Professor Anton Gartner has been awarded a Biotechnology and Biological Sciences Research Council (BBSRC) grant totalling quarter of a million to fund his research into cancer.

Professor Gartner’s lab recently discovered a new mechanism used by cells to protect chromosome integrity. This pathway allows cells to resolve DNA linkages between separating chromosomes just before cells divide. Failure in these mechanisms result in pathologies linked to cancer development and the team now want to understand this process in greater detail. The funded project is supported by Professors David Lilley and John Rouse.

Professor Gartner said, “This is a generous award which will allow us to work out a ‘last chance saloon’ mechanism that allows cells to fix DNA linkages between separating chromosomes just before cells divide. Support for two postdoctoral positions will allow us to work out the details of this mechanism.

“While we normally work on a tiny nematode worm called C. elegans, which serves as an experimental model organism, we will now also tackle the same process in human cells. This is important as the key gene involved in the last chance mechanism we study is implicated in breast and ovarian cancer, but it is not known how it works.
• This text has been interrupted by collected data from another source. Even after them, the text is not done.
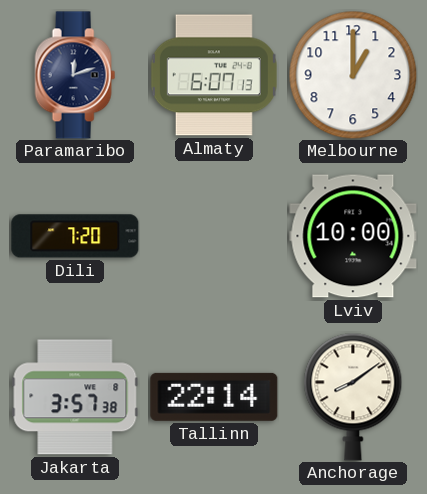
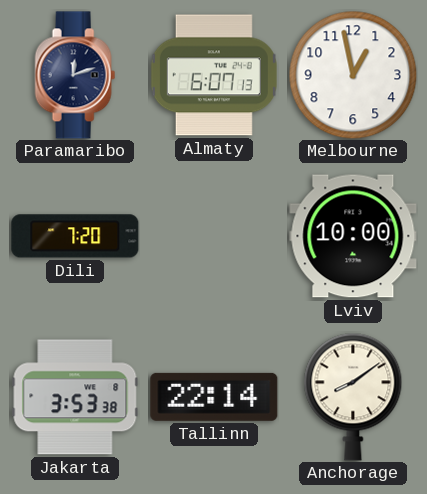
Melbourne: 1:00 -> 12:58
Jakarta: 3:57 -> 3:53
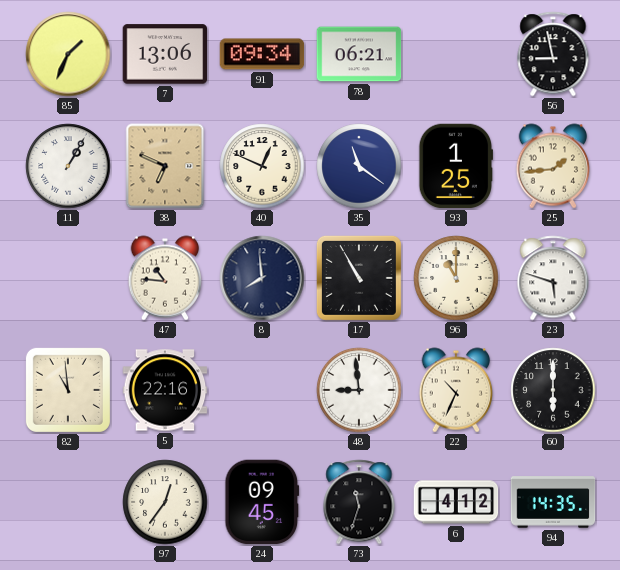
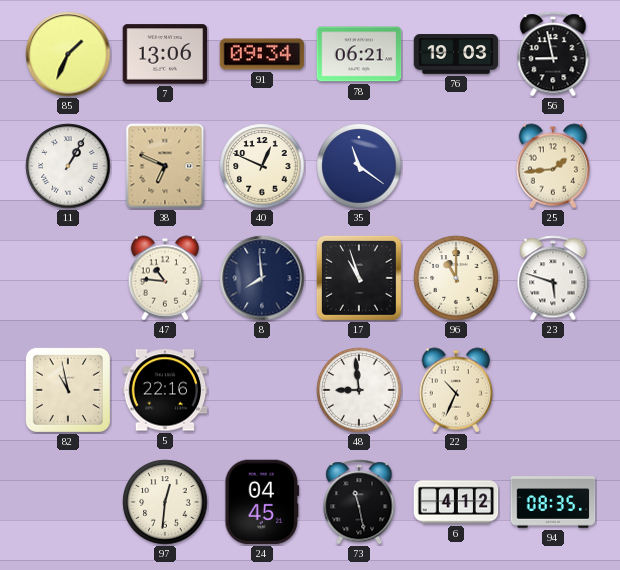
76: none -> 19:03
93: 1:25 -> none
17: 10:55 -> 10:57
82: 10:59 -> 10:58
60: 6:00 -> none
97: 12:36 -> 12:31
24: 09:45 -> 04:45
73: 11:33 -> 11:28
94: 14:35 -> 08:35
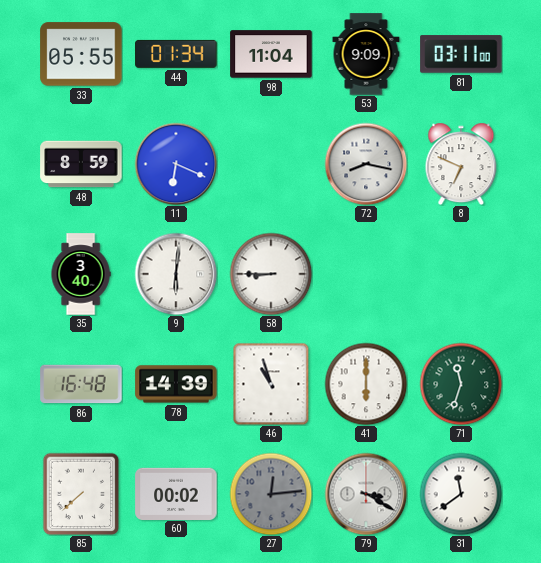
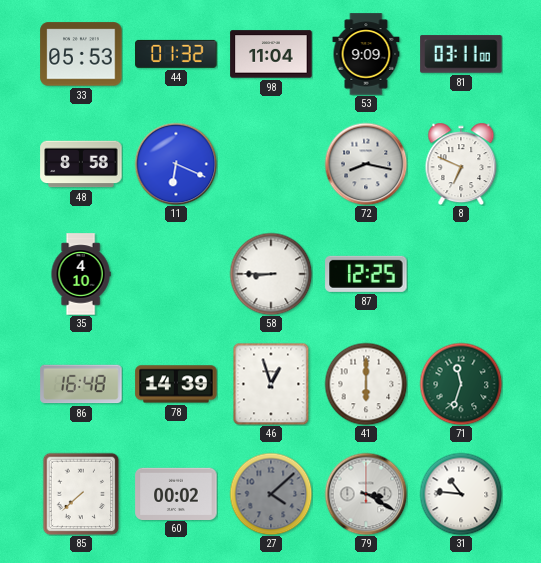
33: 05:55 -> 05:53
44: 01:34 -> 01:32
48: 8:59 -> 8:58
35: 3:40 -> 4:10
9: 6:01 -> none
87: none -> 12:25
46: 10:57 -> 12:57
27: 12:14 -> 4:08
31: 11:39 -> 10:46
This is exactly what we want to find out.”

The BBSRC is part of UK Research and Innovation, the body set up to work in partnership with universities, research organisations, businesses, charities, and government to create the best possible environment for research and innovation to flourish. The organisation invested £498 million in world-class bioscience in 2017-18 and supports around 1600 scientists and 2000 research students in universities and institutes across the UK.